Gladbach-Manager Max Eberl joggt in Trainingskleidung über einen Fußballplatz in Harsewinkel.

Gladbach-Manager Max Eberl, hier zu sehen bei einer Laufeinheit am 18. Juli 2021 im Fohlen-Trainingslager in Harsewinkel. 

Mönchengladbach. Adi Hütter (51) ist der neue Cheftrainer bei Borussia Mönchengladbach. Der Österreicher hat am linken Niederrhein die Mission übernommen, die Fohlen-Elf zurück unter die Top-Klubs der Bundesliga und zurück ins internationale Geschäft zu coachen. Sein Vorgänger Marco Rose (44) hatte, nachdem er am 15. Februar 2021 seinen Abgang zu Borussia Dortmund offiziell gemacht hatte, Gladbach nur noch auf einen enttäuschenden achten Platz führen können.
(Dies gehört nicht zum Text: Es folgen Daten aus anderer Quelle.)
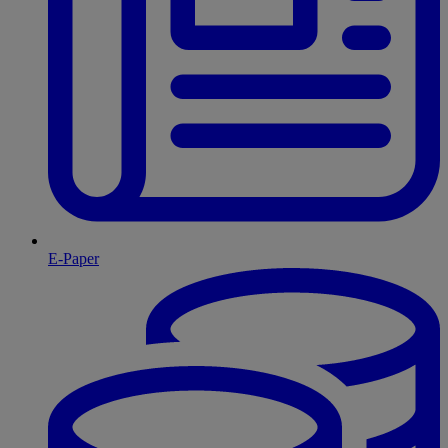
E-Paper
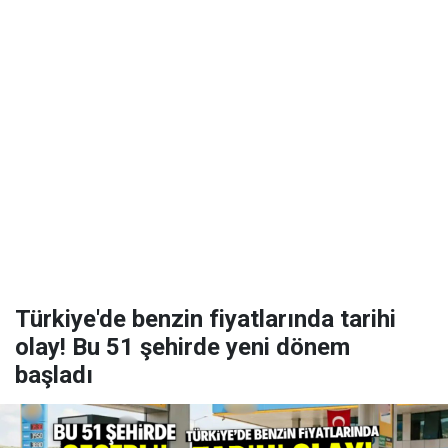
Türkiye'de benzin fiyatlarında tarihi
olay! Bu 51 şehirde yeni dönem
başladı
Adi Hütter soll diesen Abwärtstrend alsbald wieder umkehren, derweil ist Gladbach-Manager Max Eberl (47) offenkundig bemüht, bei dem Teil der Basis, die durch die „Causa Rose“ auch ihn als Sportdirektor kritisiert hatte, wieder für Vertrauen zu werben. Einzelne Gruppierungen hatten Rose und Eberl, beispielsweise in den sozialen Medien, zum Teil heftig attackiert.

Gladbach-Manager Max Eberl hat wegen Rose-Abgang geweint

So hat sich Eberl bei einem Fanportal, welches nach unseren Informationen auch enge Kontakte zur Gladbacher Hardcore-Szene pflegen soll, in einem Interview nun recht offen zum Rose-Abgang geäußert. Und dabei einige brisante Details geoutet.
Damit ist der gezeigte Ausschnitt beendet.